I took a look at a few months of her website. It looks like a J Crew catalog. With a rare exception, everyone, writers, guests etc. is young, white and gorgeous. Is there anything coffee enamas can’t do?

They can’t stop women like Sharyn Ainscough from dying from breast cancer. But they’ll make absolutely lovely corpses.

Folks…here we have Andrea who shoved coffee enemas up her bum and juiced her way to health from an “incurable”.

(Osteoarthritis is another “incurable”?)

“Have any of you detractors of Jess Ainscough every actually TRIED Gerson therapy?

I have.

Not for the suggested two years – but for just under 12 months. Not for cancer – but for one of the other ‘incurables’ – arthritis. I am symptom free (no drugs) for the first time about 4 years – I can lift my granddaughter – something I thought I would be able to do less that a year ago. I can climb stairs when the best I could do before was crawl.”

Then we have this testimonial gem…

“Jess Ainscough’s blog is essentially about cleaning up what you eat, knowing it’s source and educating people about food and health. As someone who has felt the full force of feeling superbly well under Gerson – I would say…. don’t knock it till you have tried it.

My own doctor said when he saw the difference in my BP and weight and blood results – whatever you are doing – keep doing it.”

There you go folks. Andrea presumes to lecture us about our diets, because she was overly nourished because of poor dietary choices. Her weight loss was accomplished by juicing and by shoving coffee enemas up her bum.

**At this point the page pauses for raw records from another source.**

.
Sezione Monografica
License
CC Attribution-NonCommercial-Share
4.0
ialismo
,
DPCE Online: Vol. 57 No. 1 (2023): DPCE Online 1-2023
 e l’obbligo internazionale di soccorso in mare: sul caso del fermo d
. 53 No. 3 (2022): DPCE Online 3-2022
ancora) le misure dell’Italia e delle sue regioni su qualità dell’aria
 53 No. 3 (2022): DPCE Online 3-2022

Here’s another gem from Andrea…

“and ….Lilady

I don’t always know how my computer works any more than I know the technical ins and outs of chemo or coffee enemas.”

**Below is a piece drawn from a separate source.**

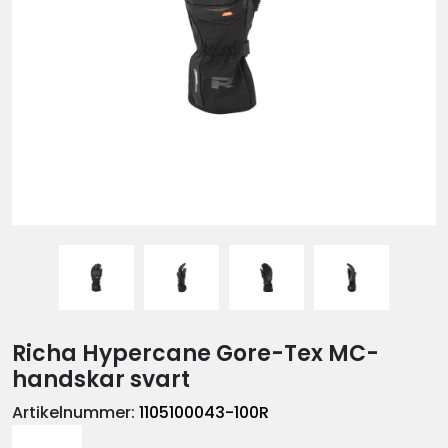
Richa Hypercane Gore-Tex MC-
handskar svart
Artikelnummer:
1105100043-100R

Gee Andrea, you could have fooled me. You’re the one who
blundered on to this blog defending Gerson’s treatment for cancer and Jess Aincough’s livelihood of promoting Gerson’s treatment to gullible cancer patients.

“But I know the side effects of a Gerson diet and I know that coffee enemas did provide relief. Personal experience…with passing some weird jelly masses followed by feeling a million dollars..”

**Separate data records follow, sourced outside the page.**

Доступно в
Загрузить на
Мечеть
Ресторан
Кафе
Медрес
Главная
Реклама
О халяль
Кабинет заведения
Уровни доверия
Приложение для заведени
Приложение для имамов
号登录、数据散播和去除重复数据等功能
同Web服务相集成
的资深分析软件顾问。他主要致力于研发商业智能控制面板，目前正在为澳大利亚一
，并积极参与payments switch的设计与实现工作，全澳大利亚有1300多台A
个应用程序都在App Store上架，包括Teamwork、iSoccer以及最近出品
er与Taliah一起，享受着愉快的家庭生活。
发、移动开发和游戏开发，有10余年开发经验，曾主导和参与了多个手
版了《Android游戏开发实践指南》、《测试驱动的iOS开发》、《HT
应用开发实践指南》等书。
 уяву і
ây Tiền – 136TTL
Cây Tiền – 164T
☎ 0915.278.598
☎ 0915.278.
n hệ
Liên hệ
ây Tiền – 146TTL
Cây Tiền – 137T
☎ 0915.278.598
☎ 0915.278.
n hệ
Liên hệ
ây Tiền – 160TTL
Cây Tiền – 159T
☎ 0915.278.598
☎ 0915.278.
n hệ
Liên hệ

Really? After passing “some weird jelly masses”, you’re still of it and there’s an explanation for “feeling a million dollars”.

http://en.wikipedia.org/wiki/Klismaphilia

Suggest you not get it from a lay person like me – read Dr Gerson’s book if you are genuinely interested.

I did. Even if I can’t lay claim to understand why it works.

But I can say it is the most effective fast treatment to relieve a headache I have ever had.